Introduction
Hi everyone, my name is Azadeh Elmi. I'm one of the faculties at UC San Diego. In this presentation, we'll be talking about contrast-enhanced mammography and how this emerging modality might perform and fit in our daily clinical practice as breast imagers.
Objectives
We will:
- Cover the basics, techniques, and physics behind contrast-enhanced mammography.
- Discuss the algorithm for interpretation and reading the studies with contrast-enhanced mammography.
- Compare the evidence-based performance of this modality versus conventional imaging like mammography, ultrasound, and MRI.
- Review common imaging findings, mostly based on the indication of the studies.
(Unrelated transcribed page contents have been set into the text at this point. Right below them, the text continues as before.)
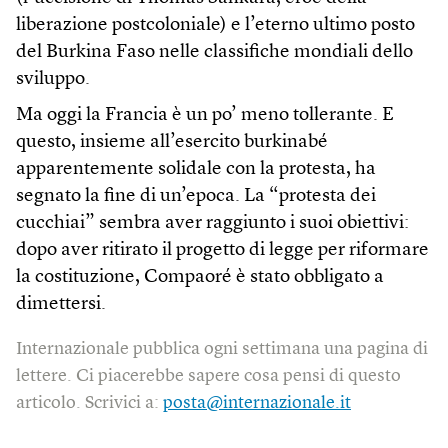
liberazione postcoloniale) e l’eterno ultimo posto
del Burkina Faso nelle classifiche mondiali dello
sviluppo.
Ma oggi la Francia è un po’ meno tollerante. E
questo, insieme all’esercito burkinabé
apparentemente solidale con la protesta, ha
segnato la fine di un’epoca. La “protesta dei
cucchiai” sembra aver raggiunto i suoi obiettivi:
dopo aver ritirato il progetto di legge per riformare
la costituzione, Compaoré è stato obbligato a
dimettersi.
Internazionale pubblica ogni settimana una pagina di
lettere. Ci piacerebbe sapere cosa pensi di questo
articolo. Scrivici a:
posta@internazionale.it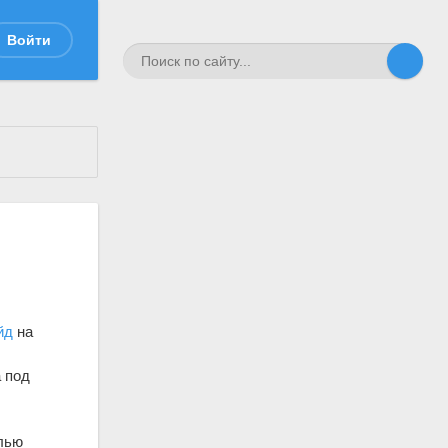
Войти
йд
на
а под
елью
- Go over the BI-RADS terminology that we can use to interpret and report these studies.
- Discuss challenges and pitfalls associated with this modality.
Topics
Basics, Techniques, and Physics
Contrast-enhanced mammography combines digital mammography with the injection of contrast material to highlight areas of increased blood flow, potentially indicating malignancy. The dual-energy technique involves taking images at both low and high energy levels to enhance contrast while minimizing radiation exposure. This technique has evolved from earlier methods which had higher radiation doses and longer imaging times.
Interpretation Algorithm
Radiologists evaluate low-energy images, equivalent to conventional digital mammograms, to identify calcifications, masses, and asymmetries. Subtraction images are used to assess areas of abnormal enhancement. If an abnormality is detected, further imaging such as ultrasound or MRI may be performed to confirm findings and guide biopsy. Recent developments include the introduction of contrast-enhanced mammography-guided breast biopsy systems.
Performance Comparison
Studies have shown that contrast-enhanced mammography significantly improves cancer detection rates compared to mammography alone, particularly in dense breast tissue. Sensitivity ranges from 94% to 100%, comparable to MRI, but with a lower false positive rate. This makes it a valuable tool for supplemental screening, especially in cases where MRI is contraindicated or unavailable.
Case-Based Review
Several case studies demonstrate the effectiveness of contrast-enhanced mammography:
- Case 1: A 48-year-old woman with dense breasts had a small cancer detected by contrast-enhanced mammography that was not visible on conventional mammograms. Biopsy confirmed invasive ductal carcinoma.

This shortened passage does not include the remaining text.